Windows Audiorecorder   

(ich mein das ernst *g*)


----------



## MurPhYsSHeeP (8. Juni 2005)

*AW: Mehrere WAV-Dateien Lautstärke ändern*



			
				genickschuss am 08.06.2005 15:47 schrieb:
			
		

> ferrari2k am 08.06.2005 15:00 schrieb:
> 
> 
> 
> ...



wavelab is sehr gut nur etwas sehr schwierig in der anwendung!


----------



## Herbboy (8. Juni 2005)

*AW: Mehrere WAV-Dateien Lautstärke ändern*



			
				ferrari2k am 08.06.2005 15:00 schrieb:
			
		

> Hallo, ich habe viele Wav-Dateien, die ich alle um ein gewisses maß in der Lautstärke anheben möchte.
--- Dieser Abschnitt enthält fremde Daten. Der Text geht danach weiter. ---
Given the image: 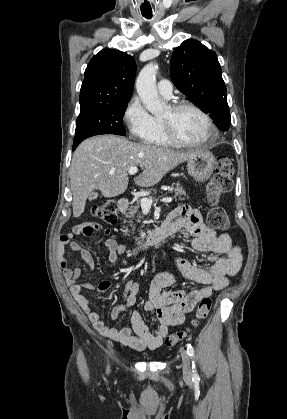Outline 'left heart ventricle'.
I'll list each match as a JSON object with an SVG mask.
<instances>
[{"label":"left heart ventricle","mask_w":287,"mask_h":419,"mask_svg":"<svg viewBox=\"0 0 287 419\" xmlns=\"http://www.w3.org/2000/svg\"><path fill=\"white\" fill-rule=\"evenodd\" d=\"M160 119L169 123L176 135L185 141L198 142L208 135L204 119L194 110L173 111L169 107Z\"/></svg>","instance_id":"obj_1"}]
</instances>
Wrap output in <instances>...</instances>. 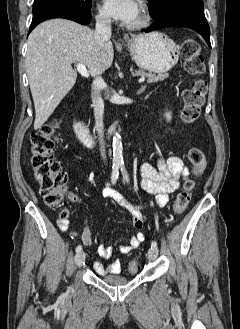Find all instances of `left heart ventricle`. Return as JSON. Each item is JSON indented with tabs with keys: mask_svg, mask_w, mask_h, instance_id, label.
I'll return each instance as SVG.
<instances>
[{
	"mask_svg": "<svg viewBox=\"0 0 240 329\" xmlns=\"http://www.w3.org/2000/svg\"><path fill=\"white\" fill-rule=\"evenodd\" d=\"M139 17H140V12L138 11L136 17H135L133 20H131L129 23H134V22H136V21L139 19Z\"/></svg>",
	"mask_w": 240,
	"mask_h": 329,
	"instance_id": "obj_1",
	"label": "left heart ventricle"
}]
</instances>
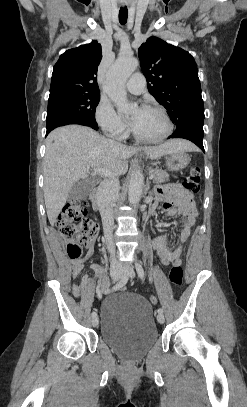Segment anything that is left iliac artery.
<instances>
[{
    "mask_svg": "<svg viewBox=\"0 0 247 407\" xmlns=\"http://www.w3.org/2000/svg\"><path fill=\"white\" fill-rule=\"evenodd\" d=\"M135 267H136V271H137V273H138V276L140 277L141 280H143V279H144V276H145L143 267H142L141 264H139V263H136V264H135ZM158 313L162 314V313H163V309H162V308H159V309H158Z\"/></svg>",
    "mask_w": 247,
    "mask_h": 407,
    "instance_id": "44dca946",
    "label": "left iliac artery"
}]
</instances>
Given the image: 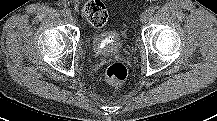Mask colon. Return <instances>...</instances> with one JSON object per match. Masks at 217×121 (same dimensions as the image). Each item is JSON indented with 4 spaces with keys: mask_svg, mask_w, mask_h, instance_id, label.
I'll return each mask as SVG.
<instances>
[{
    "mask_svg": "<svg viewBox=\"0 0 217 121\" xmlns=\"http://www.w3.org/2000/svg\"><path fill=\"white\" fill-rule=\"evenodd\" d=\"M82 14L84 18L93 27H102L106 24L108 19L107 8L100 0H88L82 5ZM128 76V70L122 63H113L106 69V81L114 86L123 83Z\"/></svg>",
    "mask_w": 217,
    "mask_h": 121,
    "instance_id": "1",
    "label": "colon"
}]
</instances>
Kann mir jemand ein Tool sagen, mit dem ich das machen kann?




wenn es VIELE sind, dann versuch es mal mit MP3-gain, wobei ich nicht weiß, ob das auch wav unterstützt. evtl. machen dir das auch diverse brenn- oder musikverwaltungstools wie zB oben genannt ipod.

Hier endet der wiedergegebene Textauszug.